Jacobs was married three times, first to Alanson Dickerson (1811–1851) in 1846 and then later to Nathaniel Ross Jacobs (1822–1870) in 1855. She had four children, two from her first marriage and two, Gertrude and Lily, from her second marriage. When Jacobs died when she was forty-two, he left her deeply in debt. She was allowed to keep one-third of the family's land and thirty dollars (approximately $600 in 2021). She died on November 14, 1909, aged 81.

==The Pony Engine==
The Pony Engine was a short story that appeared in the periodical Kindergarten Review in 1910. Jacobs' story had a footnote claiming "an illustration given in a lecture served as a basis for this little story." It was circulated widely in newspapers of the time, and versions of her story were performed in school performances.

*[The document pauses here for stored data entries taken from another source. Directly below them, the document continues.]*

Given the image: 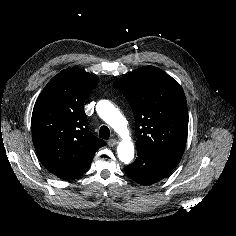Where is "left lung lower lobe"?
Instances as JSON below:
<instances>
[{
	"instance_id": "obj_1",
	"label": "left lung lower lobe",
	"mask_w": 236,
	"mask_h": 236,
	"mask_svg": "<svg viewBox=\"0 0 236 236\" xmlns=\"http://www.w3.org/2000/svg\"><path fill=\"white\" fill-rule=\"evenodd\" d=\"M135 162L125 168L135 182L148 186L165 178L179 161L145 150H137Z\"/></svg>"
}]
</instances>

In 1956 Arnold Munk, a New York publisher, offered prizes for people who could help him trace the origins of The Little Engine That Could. Arnold Munk was better known as Watty Piper who wrote the best-known version of the story. Mrs. Ruth L. Arthur, a school librarian from Philadelphia, won first prize for sending in a copy of Mrs. Jacobs' published version of the story.

==Farming and horticulture==
Over ten years, she got herself out of debt and became a successful farmer, growing peaches, strawberries, and grapes, and selling dressed poultry and raising a herd of Alderney cattle. She married T. K. Jacobs in May of 1881, but he died in November 1884. She and her grown daughter who lived with her were both known as "well-read well-informed people" and both wrote poetry. She wrote several textbooks on farming.

Jacobs sided with the Confederates in the Civil War. Originally a Methodist, the she left the church when it sided with the abolitionists and joined the Episcopal Church. She sponsored an orphanage in Wilmington, Delaware and was said to have raised four of her own children and 28 other children.